Vor dem Hintergrund der weltweit vernetzten Produktionsketten sowie Abweichungen bei Produktionsabläufen und Lieferketten auch an fernen Standorten zeigt sich rasch, dass es zu massiven Problemen bei der Versorgungssicherheit kommen kann. Auch die Bereiche der kritischen Infrastruktur sind krisenfest aufzustellen.

Wirtschafts-, Klima- und Energiepolitik müssen zusammen gedacht werden. Nur wenn in Baden-Württemberg im Zuge der Dekarbonisierung ausreichend Energie zu wettbewerbsfähigen Preisen zur Verfügung steht, wird industrielle Produktion im Südwesten weiterhin möglich sein. Auch bei der Transformation hin zu einem klimaneutralen Energiesystem müssen noch Strom und andere Energieträger weiterhin nach Baden-Württemberg importiert werden – hier müssen faire Energiepartnerschaften aufgebaut und auf einen Handel mit Ländern mit gemeinsamen Werten fokussiert werden. Die Ernährungssicherheit ist durch vielfältige Krisen bedroht. In Krisenzeiten muss einerseits auf die regionale Produktion zurückgegriffen werden können, andererseits müssen stabile Lieferbeziehungen mit befreundeten Ländern entwickelt sein, um Ernteausfälle kompensieren zu können. Zentral ist es, sowohl die Rohstoffe aus der Landwirtschaft (Getreide, Obst, Gemüse, Milch usw.) als auch eine entsprechende Verarbeitungsinfrastruktur für Krisenfälle bereits jetzt sicherzustellen.

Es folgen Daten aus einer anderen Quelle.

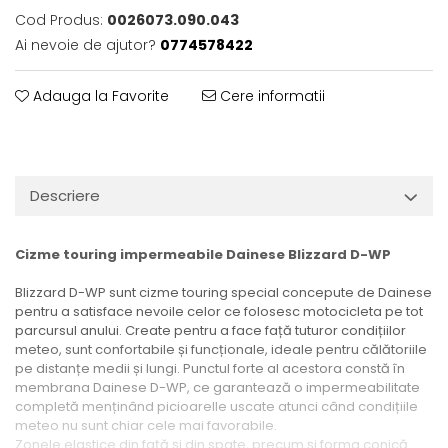
Cod Produs:
0026073.090.043
Ai nevoie de ajutor?
0774578422
Adauga la Favorite
Cere informatii
Descriere
Cizme touring impermeabile Dainese Blizzard D-WP
Blizzard D-WP sunt cizme touring special concepute de Dainese
pentru a satisface nevoile celor ce folosesc motocicleta pe tot
parcursul anului. Create pentru a face față tuturor condițiilor
meteo, sunt confortabile și funcționale, ideale pentru călătoriile
pe distanțe medii și lungi. Punctul forte al acestora constă în
membrana Dainese D-WP, ce garantează o impermeabilitate
completă menținând picioarelle uscate atunci când condițiile
meteo nu sunt chiar cele mai favorabile.
Zonele elastice din față și din spate, precum și forma conică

Eine funktionierende Logistik ist auch außerhalb einer Krise dringend notwendig. In einer grundlegenden Krise ist eine funktionierende Logistik essenziell. Bei der Belieferung der Landesverwaltung mit notwendigen Gütern haben die Covid19-Pandemie und der Krieg in der Ukraine nach den Erfahrungen des Logistikzentrums Baden-Württemberg (LZBW) zur Absicherung der systemrelevanten Versorgung sehr deutlich gemacht, dass vor dem Hintergrund der weltweiten Vernetzung sowie der Abweichungen bei Produktionsabläufen und Lieferketten auch an fernen Standorten diese rasch zu massiven Problemen bei der Versorgungssicherheit führen können. Die Sicherstellung der Mobilität und eines reibungslosen Güter- und Warenverkehrs erfordert vorbereitende Maßnahmen für den Logistikbereich, die je nach pandemischer Lage umzusetzen sind. Dabei sollte zwischen Maßnahmen, die bereits kurzfristig mit Krisenbeginn umsetzbar sind, sowie kurz-, mittel- und langfristigen Maßnahmen unterschieden werden.

Ein frühzeitiges Krisenmanagement und im Krisenfall eine frühzeitige Krisenkommunikation gegenüber Wirtschaft und Industrie sind sicherzustellen. Gemeinsame Krisenreaktionspläne, Notfallregelungen und intelligente Krisen- und Pandemieschutzkonzepte müssen (fort-)entwickelt werden. Sie sind regelmäßig an neue Gegebenheiten anzupassen, abzustimmen und zu beüben sowie mit anderen Ländern zu harmonisieren.

Banken sind für die Versorgung der Bevölkerung mit Zahlungsmitteln unverzichtbar. Der Handel mit Wertpapieren und Derivaten sowie die Verrechnung und die Abwicklung von Wertpapier- und Derivatgeschäften stellen eine kritische Dienstleistung im Sinne der BSI-Kritisverordnung dar, da sie für das Funktionieren des Gemeinwesens im Finanz- und Versicherungssektor besonders wichtig ist.